From eb077d9cb6c4615bf8550ac84a747dd3565acd76 Mon Sep 17 00:00:00 2001
From: Antoine Lambert <antoine.lambert@inria.fr>
Date: Mon, 12 Oct 2020 16:23:22 +0200
Subject: [PATCH] common/archive: Fix empty content handling in
 lookup_content_raw

---
 swh/web/common/archive.py            |  2 +-
 swh/web/tests/common/test_archive.py |  7 +++++++
 swh/web/tests/data.py                |  3 +++
 swh/web/tests/strategies.py          | 21 +++++++++++++++++++--
 4 files changed, 30 insertions(+), 3 deletions(-)

diff --git a/swh/web/common/archive.py b/swh/web/common/archive.py
index e0ef3a520..1824f1de7 100644
--- a/swh/web/common/archive.py
+++ b/swh/web/common/archive.py
@@ -866,7 +866,7 @@ def lookup_content_raw(q: str) -> Dict[str, Any]:
     c = lookup_content(q)
     content_sha1_bytes = hashutil.hash_to_bytes(c["checksums"]["sha1"])
     content_data = storage.content_get_data(content_sha1_bytes)
-    if not content_data:
+    if content_data is None:
         algo, hash_ = query.parse_hash(q)
         raise NotFoundExc(
             f"Bytes of content with {algo} checksum equals "
diff --git a/swh/web/tests/common/test_archive.py b/swh/web/tests/common/test_archive.py
index 050f4cbf2..4b06f5b72 100644
--- a/swh/web/tests/common/test_archive.py
+++ b/swh/web/tests/common/test_archive.py
@@ -26,6 +26,7 @@ from swh.web.tests.strategies import (
     contents,
     contents_with_ctags,
     directory,
+    empty_content,
     empty_directory,
     invalid_sha1,
     new_origin,
@@ -627,6 +628,12 @@ def test_lookup_content_raw(archive_data, content):
     assert actual_content == expected_content
 
 
+@given(empty_content())
+def test_lookup_empty_content_raw(archive_data, empty_content):
+    content_raw = archive.lookup_content_raw(f"sha1_git:{empty_content['sha1_git']}")

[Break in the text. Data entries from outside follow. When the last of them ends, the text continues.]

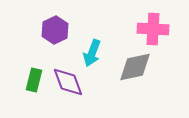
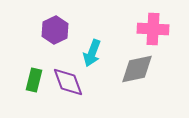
gray diamond: moved 2 px right, 2 px down
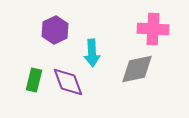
cyan arrow: rotated 24 degrees counterclockwise
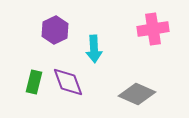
pink cross: rotated 12 degrees counterclockwise
cyan arrow: moved 2 px right, 4 px up
gray diamond: moved 25 px down; rotated 36 degrees clockwise
green rectangle: moved 2 px down
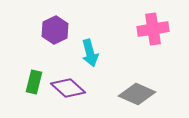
cyan arrow: moved 4 px left, 4 px down; rotated 12 degrees counterclockwise
purple diamond: moved 6 px down; rotated 28 degrees counterclockwise
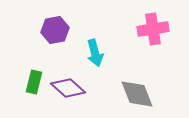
purple hexagon: rotated 16 degrees clockwise
cyan arrow: moved 5 px right
gray diamond: rotated 45 degrees clockwise
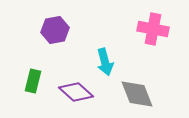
pink cross: rotated 20 degrees clockwise
cyan arrow: moved 10 px right, 9 px down
green rectangle: moved 1 px left, 1 px up
purple diamond: moved 8 px right, 4 px down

+    assert content_raw["data"] == b""
+
+
 def test_lookup_content_not_found():
     unknown_content_ = random_content()
 
diff --git a/swh/web/tests/data.py b/swh/web/tests/data.py
index 1d7433547..a52225bd3 100644
--- a/swh/web/tests/data.py
+++ b/swh/web/tests/data.py
@@ -287,6 +287,9 @@ def _init_tests_data():
     # Add the empty directory to the test archive
     storage.directory_add([Directory(entries=())])
 
+    # Add empty content to the test archive
+    storage.content_add([Content.from_data(data=b"")])
+
     # Return tests data
     return {
         "search": search,
diff --git a/swh/web/tests/strategies.py b/swh/web/tests/strategies.py
index 8a8499ed9..e132111e3 100644
--- a/swh/web/tests/strategies.py
+++ b/swh/web/tests/strategies.py
@@ -20,11 +20,17 @@ from hypothesis.strategies import (
     text,
 )
 
-from swh.model.hashutil import hash_to_bytes, hash_to_hex
+from swh.model.hashutil import DEFAULT_ALGORITHMS, hash_to_bytes, hash_to_hex
 from swh.model.hypothesis_strategies import origins as new_origin_strategy
 from swh.model.hypothesis_strategies import snapshots as new_snapshot
 from swh.model.identifiers import directory_identifier
-from swh.model.model import Person, Revision, RevisionType, TimestampWithTimezone
+from swh.model.model import (
+    Content,
+    Person,
+    Revision,
+    RevisionType,
+    TimestampWithTimezone,
+)
 from swh.storage.algos.revisions_walker import get_revisions_walker
 from swh.storage.algos.snapshot import snapshot_get_latest
 from swh.web.common.utils import browsers_supported_image_mimes
@@ -93,6 +99,17 @@ def contents():
     return lists(content(), min_size=2, max_size=8)
 
 
+def empty_content():
+    """
+    Hypothesis strategy returning the empty content ingested
+    into the test archive.
+    """
+    empty_content = Content.from_data(data=b"").to_dict()
+    for algo in DEFAULT_ALGORITHMS:
+        empty_content[algo] = hash_to_hex(empty_content[algo])
+    return just(empty_content)
+
+
 def content_text():
     """
     Hypothesis strategy returning random textual contents ingested
-- 
GitLab